If you see an alert:

  • TargetDown: check service health, network, scrape config, and firewall.
  • RecentlyRestarted: check logs, crashes, OOM, or restarts from orchestration.
  • MaxedOutErrors: check resource limits, worker count, and query concurrency.
  • Latency/Queue/Saturation: reduce load, scale resources, or tune queries/indexes.
  • Cache alerts: increase cache size or reduce cache-churning queries.
  • Disk mapped cache ratio alerts: add RAM, reduce working set, or optimize tables.

Grafana dashboard

File: manticore-buddy-dashboard.json

Dashboard panel guide:

  • Uptime: Time since the last restart. If this keeps dropping, the service is restarting or crashing.
  • Version: The exact Manticore build running. If behavior changes after a deploy, check this first.
  • Current Connections: How many client connections are open right now. A sudden spike = traffic surge; a sudden drop = outage or client issues.
  • Active Workers: How many worker threads are busy. If this is near the total for a long time, the server is overloaded.
  • Load (All Queues): Average queue load over 1/5/15 minutes. If all three lines climb, the system is falling behind.
  • Work Queue Length: How many tasks are waiting. If this keeps growing, requests are piling up and latency will rise.
  • Commands per Second: How many searches/inserts/updates/etc. per second.

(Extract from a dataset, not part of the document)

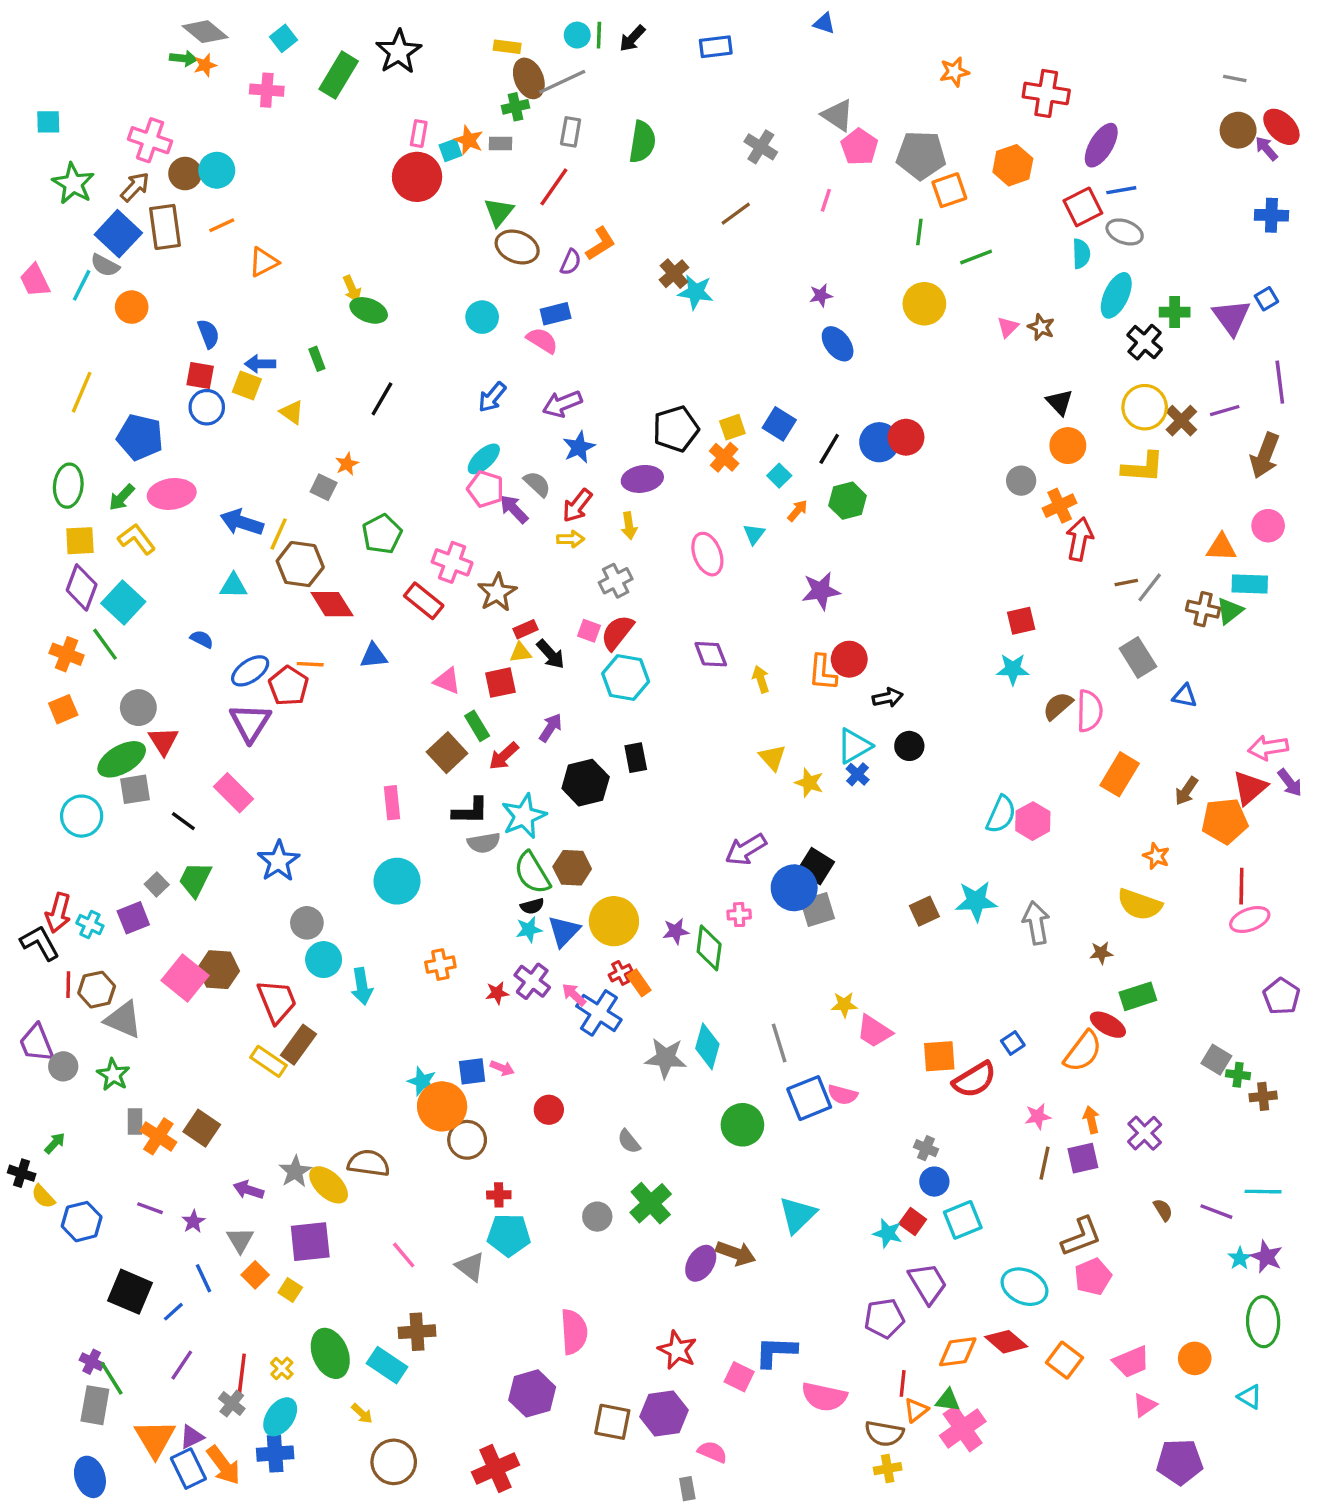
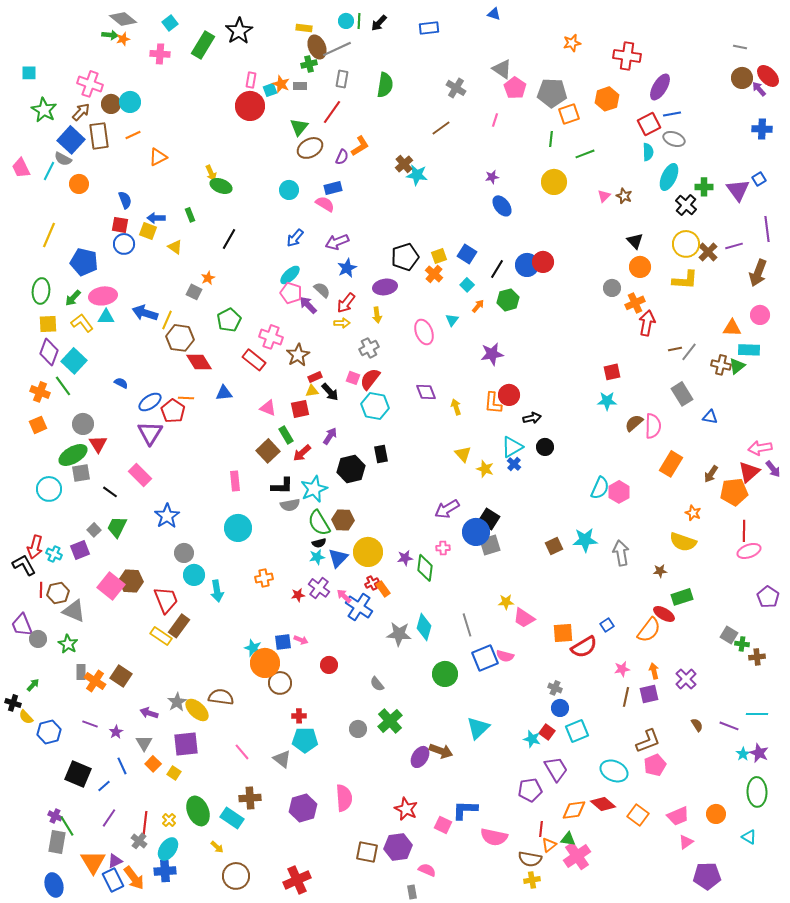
brown ellipse: (517, 247) -> (310, 148), turned -50
cyan triangle: (233, 586) -> (106, 317), moved
purple hexagon: (532, 1393) -> (303, 808), moved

Tells you if traffic is heavy and what kind.
  • Search Latency (p95/p99): 95%/99% of searches are faster than this. If these grow, users feel slow searches even if averages look fine.
  • Query Cache Usage: How much cache is used vs the max. If usage keeps growing to the limit, the cache will churn and queries slow down.
  • Query Cache Hit Rate: How many cache hits per second. If this goes down while traffic stays high, the cache is not helping.
  • Disk and RAM Bytes: Size of indexed data on disk and RAM. Rapid growth means more storage pressure and usually slower queries.
  • Disk Mapped Cache Ratio by Table: How much of each table is already cached in memory. Low ratios mean more disk reads and slower queries.
  • Slowest Thread: How long the slowest running query takes. If this spikes, there may be stuck or very heavy queries.
  • Connections by Type: Splits connections into current, buddy, and vip. Helpful to see which protocol is driving load.

How to import:

  1. Open Grafana and go to Dashboards -> Import.
  2. Upload the JSON file.
  3. Select your Prometheus datasource when prompted.